[[ Input records, beginning ]]
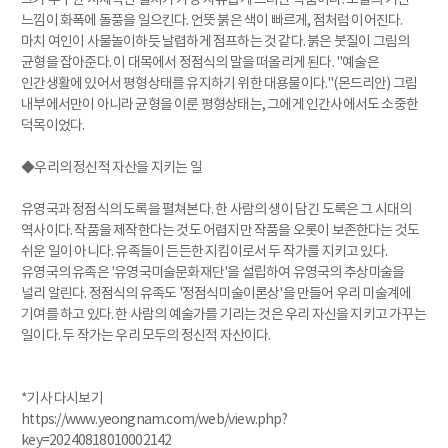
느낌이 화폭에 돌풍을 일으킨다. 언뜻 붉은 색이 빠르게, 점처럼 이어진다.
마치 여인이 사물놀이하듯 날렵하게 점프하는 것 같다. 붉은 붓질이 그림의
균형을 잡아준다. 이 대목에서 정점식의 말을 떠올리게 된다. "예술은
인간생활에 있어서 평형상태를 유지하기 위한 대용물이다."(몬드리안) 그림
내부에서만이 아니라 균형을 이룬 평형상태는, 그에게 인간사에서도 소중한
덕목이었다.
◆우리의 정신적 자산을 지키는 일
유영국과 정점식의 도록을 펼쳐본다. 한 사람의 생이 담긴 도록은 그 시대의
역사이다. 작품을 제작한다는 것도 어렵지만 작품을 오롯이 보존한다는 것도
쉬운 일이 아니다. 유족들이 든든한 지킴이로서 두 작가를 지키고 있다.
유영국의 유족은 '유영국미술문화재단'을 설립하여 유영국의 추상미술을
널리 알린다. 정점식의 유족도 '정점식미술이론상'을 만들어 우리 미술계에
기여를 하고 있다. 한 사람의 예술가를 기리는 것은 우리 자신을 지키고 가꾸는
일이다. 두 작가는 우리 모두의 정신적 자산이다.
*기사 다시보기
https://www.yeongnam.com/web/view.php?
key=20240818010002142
[[ Input records, end ]]
[[ Input records, beginning ]]
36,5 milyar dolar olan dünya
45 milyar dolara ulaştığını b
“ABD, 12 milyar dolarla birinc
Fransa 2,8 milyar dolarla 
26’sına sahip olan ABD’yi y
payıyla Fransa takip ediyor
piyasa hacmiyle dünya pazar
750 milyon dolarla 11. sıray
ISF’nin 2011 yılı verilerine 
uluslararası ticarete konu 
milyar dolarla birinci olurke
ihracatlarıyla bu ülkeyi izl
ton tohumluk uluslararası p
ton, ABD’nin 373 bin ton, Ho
[[ Input records, end ]]
**What the task requires**
Given the records above, return exactly the lines starting at the line containing "정신적 자산을 지키는 일" and ending at the line containing "key=20240818010002142", including both.

**Your solution**
◆우리의 정신적 자산을 지키는 일
유영국과 정점식의 도록을 펼쳐본다. 한 사람의 생이 담긴 도록은 그 시대의
역사이다. 작품을 제작한다는 것도 어렵지만 작품을 오롯이 보존한다는 것도
쉬운 일이 아니다. 유족들이 든든한 지킴이로서 두 작가를 지키고 있다.
유영국의 유족은 '유영국미술문화재단'을 설립하여 유영국의 추상미술을
널리 알린다. 정점식의 유족도 '정점식미술이론상'을 만들어 우리 미술계에
기여를 하고 있다. 한 사람의 예술가를 기리는 것은 우리 자신을 지키고 가꾸는
일이다. 두 작가는 우리 모두의 정신적 자산이다.
*기사 다시보기
https://www.yeongnam.com/web/view.php?
key=20240818010002142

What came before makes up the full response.